We're supposed to be going to a September 11th thing tonight. Which I definitely wasn't happy about, though I've finally agreed to at least go for part of it. It's all crazy. I think my reservations are in how emotional I can still get, reservations about experiences becoming to generalized... sentimentalized? I've realized I'm very selfish about my experience. In an odd kind of defensive way. I dont' want it being touched. I don't want to "Transform 9/11". It's something to me, it doesn't feel over, I don't want to have people acting like it is, I don't want it to be simplified or easily changed into being about world peace. I don't want anybody qualifying my experience for me. So anyway, I have lots of reservations. And I guess furhter down the list are safety issues, but at leats we're not going tomorrow. One girl doesn't even want to go to class, though I don't think that's much of an option.
We've only had one class so far, but it looks like it should be good. A little odd, but I definitely like, respect and feel comfortable with everybody, so it should be good I think. It's strange to suddenly have the environment change to an academic one though.
Anyway,I think that's it for now. People should email and write me. I'll hopefully be able to call people soon. I miss you guys.
My life's been going pretty well and excitingly lately though. I'm likin' it. More later, promise. And hopefully I'm working on sending you something. Bye for now.
*****
to appease kurt =) "Hey, the ice age is not coming. You fucking miserable cunt."~Noel Gallagher to Thom Yorke
Sunday, September 1, 2002 2:35am (technically monday) ~ Quick update, cause I'm tired, but wanted to get up the new hopefully functional commenting system. The old one's downfall has almost convinced me to switch to blogger or greymatter. It would probably help me update more, make it require less effort. I dunno, we'll see. So... I'm off to London in four days. It's crazy. I'm really excited, but also overwhelmed and maybe in denial. There's still so much to do, and I still want my new webpage up, but oh well. This one will have to do for now.

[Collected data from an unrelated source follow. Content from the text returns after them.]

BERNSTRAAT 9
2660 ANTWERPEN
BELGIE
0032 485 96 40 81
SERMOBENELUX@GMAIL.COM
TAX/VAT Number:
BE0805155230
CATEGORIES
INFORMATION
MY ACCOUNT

It takes a lot of time to move and reformat all these pages. It'll be nice when it's up though. The only real problem is that I've barely got any space left w/ angelfire, so I'm a little limited in what I can put up. All the old videos are back again on the new site and all that good stuff. Ah well....
Yesterday was my last day of work, though I've been going to the store a lot late. I'm hoping we can convince Jen to throw a party at her house wednesday and I can try to get work folk all together one last time. And maybe lure Chris in for some closure.
I know where I'm living in London now. And who I'm living with. I've kind of started packing. Tomorrow my mom and I are spending quality time together =) and running around town trying to get the last things I need. I'm trying to tie up loose ends and do all the stuff I told people I'd do before I leave. Crazy times.... But god is it exciting. Getting my housing info made me crazy excited. Much realer. It's gonna be insane.
Speaking of insane, I've had the weirdest sleeping pattern lately. Maybe my body's adjusting for London time.... but backwards. But anyway, staying up till 5am every night for random reasons. Got hungry, got sad. Weird stuff.
Last night I just started thinking about Thomas and I a lot. All my fears and worries came back. And I don't want to be worrying, and I'm happy to have this time to be single, meet people, date, etc. But balancing that with the fact that you're in love is fucking tough. You don't want to lose it, you don't want to let yourself forget it, as much as that can seem like part of being single and dating other people. Crazy. I talked to him about this a little tonight, but weirdly. I must compile =)
Ok, that's my not so quick quick update. I need sleep. Or more fake bacon.